**ASSIGNMENT**
For every record that follows, write out the text exactly and omit the picture, if one is present.

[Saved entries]
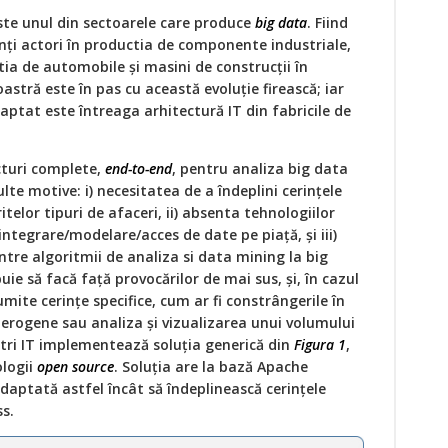
ste unul din sectoarele care produce
big data
. Fiind
nți actori în productia de componente industriale,
a de automobile și masini de construcții în
stră este în pas cu această evoluție firească; iar
aptat este întreaga arhitectură IT din fabricile de
turi complete,
end-to-end
, pentru analiza big data
te motive: i) necesitatea de a îndeplini cerințele
itelor tipuri de afaceri, ii) absenta tehnologiilor
ntegrare/modelare/acces de date pe piață, și iii)
tre algoritmii de analiza si data mining la big
ie să facă față provocărilor de mai sus, și, în cazul
mite cerințe specifice, cum ar fi constrângerile în
terogene sau analiza și vizualizarea unui volumului
ștri IT implementează soluția generică din
Figura 1
,
ologii
open source
. Soluția are la bază Apache
aptată astfel încât să îndeplinească cerințele
s.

**TASK RESULT**
ste unul din sectoarele care produce
big data
. Fiind
nți actori în productia de componente industriale,
a de automobile și masini de construcții în
stră este în pas cu această evoluție firească; iar
aptat este întreaga arhitectură IT din fabricile de
turi complete,
end-to-end
, pentru analiza big data
te motive: i) necesitatea de a îndeplini cerințele
itelor tipuri de afaceri, ii) absenta tehnologiilor
ntegrare/modelare/acces de date pe piață, și iii)
tre algoritmii de analiza si data mining la big
ie să facă față provocărilor de mai sus, și, în cazul
mite cerințe specifice, cum ar fi constrângerile în
terogene sau analiza și vizualizarea unui volumului
ștri IT implementează soluția generică din
Figura 1
,
ologii
open source
. Soluția are la bază Apache
aptată astfel încât să îndeplinească cerințele
s.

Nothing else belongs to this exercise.